Condition: Excellent

Antique Meiji Japanese Cloisonne Vase with Bird and Wisteria Motif | 1905-1910

Featuring a fine Japanese cloisonne vase in a tapering ovoid form with a slightly flared neck dating to the late Meiji period when the best workmanship was done. This artistic vase is decorated with Wisteria branches and bird, all on a mirror Lavender background with silvered mounts on the neck and base. In excellent condition with no chips, cracks, damages, or restorations whatsoever. Measures 7-1/2″ tall and 4-0″ at the widest point.

Additional Information—

Cloisonné is a way of enameling an object, (typically made of copper) whereby fine wires are used to delineate the decorative areas (cloisons in French, hence cloisonné) into which enamel paste is applied before the object is fired and polished. The Japanese characters used for the word shippō (the Japanese term for enamelware) mean ‘Seven Treasures’. which is a reference to the seven treasures mentioned in Buddhist texts. Although these treasures may vary, they generally included at least some of the following: gold, silver, emerald, coral, agate, lapis lazuli, giant clamshell, glass and pearl. The Japanese applied this expression to the rich colors found on Chinese enamel wares and later to those they made themselves.

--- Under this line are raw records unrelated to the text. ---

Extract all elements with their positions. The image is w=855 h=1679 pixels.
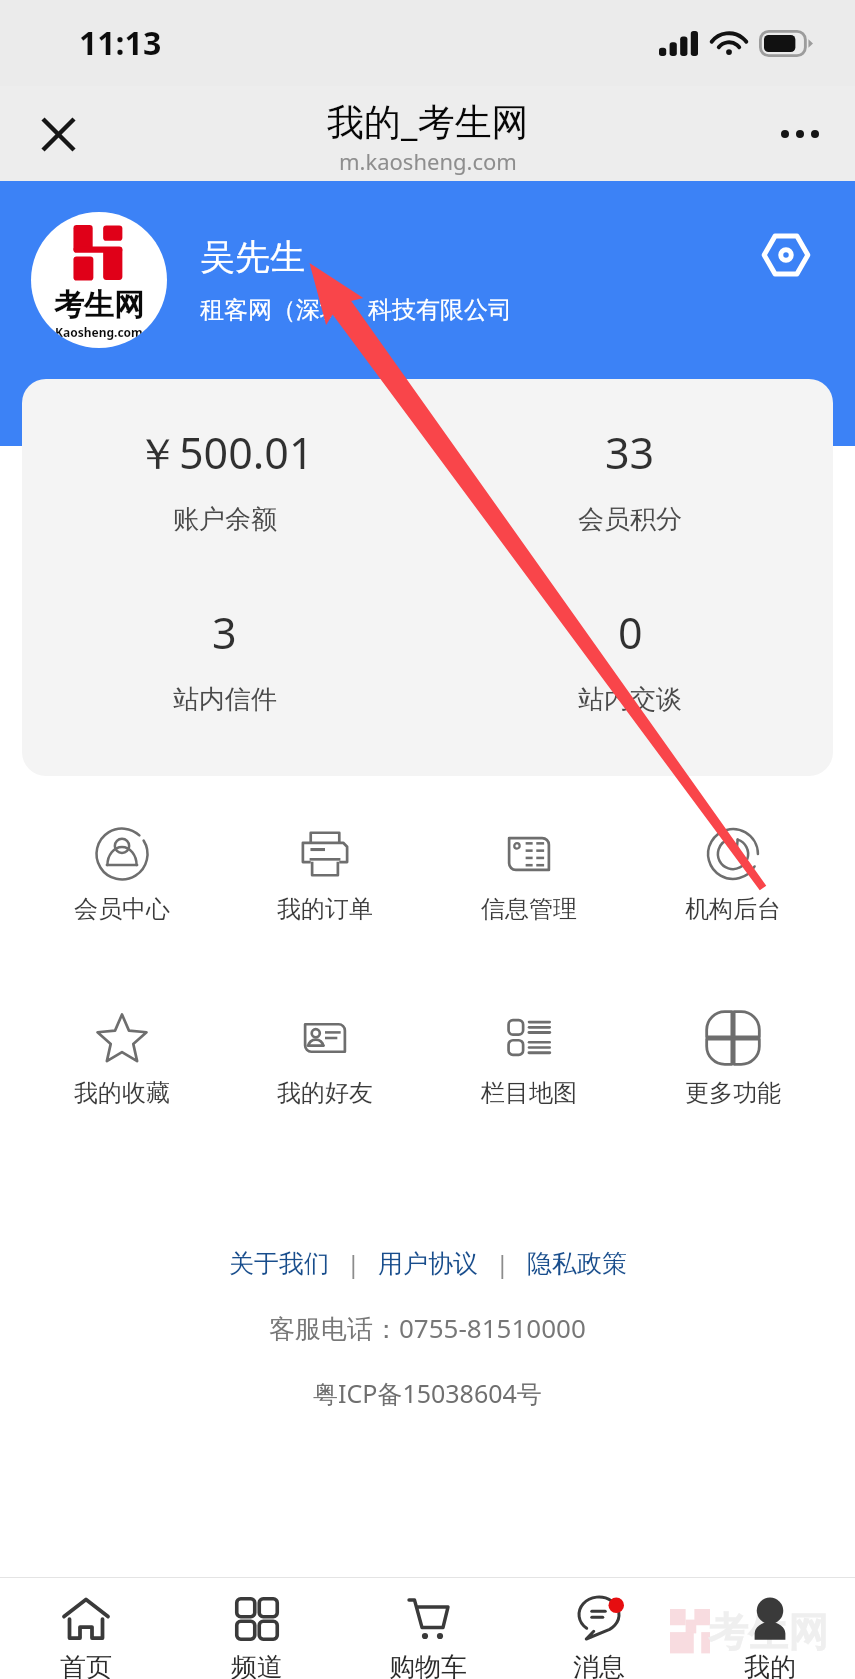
staticText: 栏目地图 xyxy=(481,1078,577,1108)
staticText: 客服电话：0755-81510000 xyxy=(269,1310,586,1346)
button[interactable]: 用户协议 xyxy=(378,1248,478,1279)
staticText: 0 xyxy=(618,603,643,662)
button[interactable]: 隐私政策 xyxy=(527,1248,627,1279)
button[interactable]: 机构后台 xyxy=(631,826,835,924)
button[interactable]: More options xyxy=(757,91,843,177)
staticText: 信息管理 xyxy=(481,894,577,924)
staticText: 33 xyxy=(605,423,655,482)
button[interactable]: 信息管理 xyxy=(427,826,631,924)
staticText: 吴先生 xyxy=(200,235,305,279)
staticText: 考生网 xyxy=(708,1607,828,1657)
staticText: 频道 xyxy=(231,1651,283,1679)
staticText: 我的订单 xyxy=(277,894,373,924)
staticText: 我的 xyxy=(744,1651,796,1679)
staticText: 首页 xyxy=(60,1651,112,1679)
staticText: 会员积分 xyxy=(578,503,682,536)
button[interactable]: 我的好友 xyxy=(223,1010,427,1108)
staticText: 租客网（深圳）科技有限公司 xyxy=(200,295,512,325)
staticText: | xyxy=(478,1248,527,1279)
staticText: | xyxy=(329,1248,378,1279)
button[interactable]: 我的订单 xyxy=(223,826,427,924)
staticText: 机构后台 xyxy=(685,894,781,924)
staticText: 我的好友 xyxy=(277,1078,373,1108)
button[interactable]: 首页 xyxy=(0,1578,171,1679)
staticText: 站内信件 xyxy=(173,683,277,716)
staticText: 11:13 xyxy=(79,21,162,65)
staticText: 更多功能 xyxy=(685,1078,781,1108)
button[interactable]: 频道 xyxy=(171,1578,342,1679)
staticText: ￥500.01 xyxy=(136,423,314,482)
button[interactable]: 更多功能 xyxy=(631,1010,835,1108)
staticText: 会员中心 xyxy=(74,894,170,924)
staticText: 3 xyxy=(212,603,237,662)
button[interactable]: 消息 xyxy=(513,1578,684,1679)
button[interactable]: ￥500.01 xyxy=(22,423,427,536)
staticText: 账户余额 xyxy=(173,503,277,536)
staticText: 我的收藏 xyxy=(74,1078,170,1108)
button[interactable]: 33 xyxy=(427,423,833,536)
staticText: 站内交谈 xyxy=(578,683,682,716)
button[interactable]: Avatar xyxy=(31,212,167,348)
button[interactable]: 会员中心 xyxy=(20,826,223,924)
staticText: Kaosheng.com xyxy=(55,324,143,340)
staticText: 消息 xyxy=(573,1651,625,1679)
button[interactable]: Settings xyxy=(755,224,817,286)
staticText: 考生网 xyxy=(54,286,144,324)
staticText: m.kaosheng.com xyxy=(339,146,517,176)
button[interactable]: 购物车 xyxy=(342,1578,513,1679)
button[interactable]: 栏目地图 xyxy=(427,1010,631,1108)
staticText: 我的_考生网 xyxy=(327,95,529,146)
button[interactable]: Close xyxy=(15,91,101,177)
button[interactable]: 我的 xyxy=(684,1578,855,1679)
staticText: 购物车 xyxy=(389,1651,467,1679)
staticText: 粤ICP备15038604号 xyxy=(313,1376,542,1410)
button[interactable]: 3 xyxy=(22,603,427,716)
button[interactable]: 0 xyxy=(427,603,833,716)
button[interactable]: 关于我们 xyxy=(229,1248,329,1279)
button[interactable]: 我的收藏 xyxy=(20,1010,223,1108)
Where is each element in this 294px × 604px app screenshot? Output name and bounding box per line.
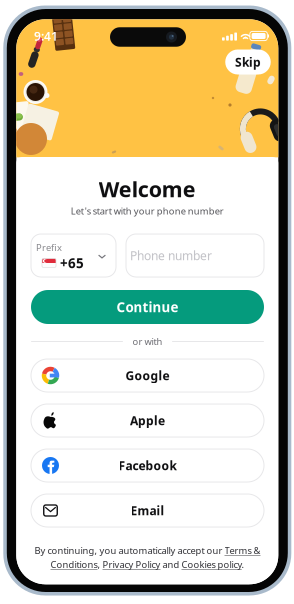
staticText: Welcome xyxy=(99,175,196,203)
button[interactable]: Email xyxy=(31,494,264,527)
staticText: Apple xyxy=(130,412,165,428)
staticText: or with xyxy=(132,335,162,348)
staticText: By continuing, you automatically accept … xyxy=(34,544,260,557)
button[interactable]: Phone number xyxy=(126,234,264,277)
staticText: Let's start with your phone number xyxy=(71,205,224,217)
staticText: Facebook xyxy=(118,458,176,473)
staticText: Phone number xyxy=(130,248,212,263)
staticText: Conditions, Privacy Policy and Cookies p… xyxy=(50,558,244,571)
button[interactable]: Facebook xyxy=(31,449,264,482)
button[interactable]: Skip xyxy=(225,50,271,74)
staticText: +65 xyxy=(60,254,84,272)
staticText: Google xyxy=(126,368,170,383)
button[interactable]: Continue xyxy=(31,290,264,324)
staticText: Skip xyxy=(235,54,261,70)
button[interactable]: Apple xyxy=(31,404,264,437)
staticText: Email xyxy=(130,502,164,518)
staticText: Prefix xyxy=(36,241,62,254)
button[interactable]: Prefix xyxy=(31,234,116,277)
staticText: 9:41 xyxy=(34,28,58,44)
button[interactable]: Google xyxy=(31,359,264,392)
staticText: Continue xyxy=(116,298,178,316)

From tentative beginnings in Nagoya in the 1830s, by the end of the nineteenth century the art of cloisonné enameling had expanded to become one of Japan’s most successful forms of manufacture and export.The peak of artistic and technological sophistication was reached during the years 1880 to 1910, a period often referred to as the ‘Golden Age’ of Japanese cloisonné enamels and superb pieces were made for display at the great world exhibitions of that time as well as for general export.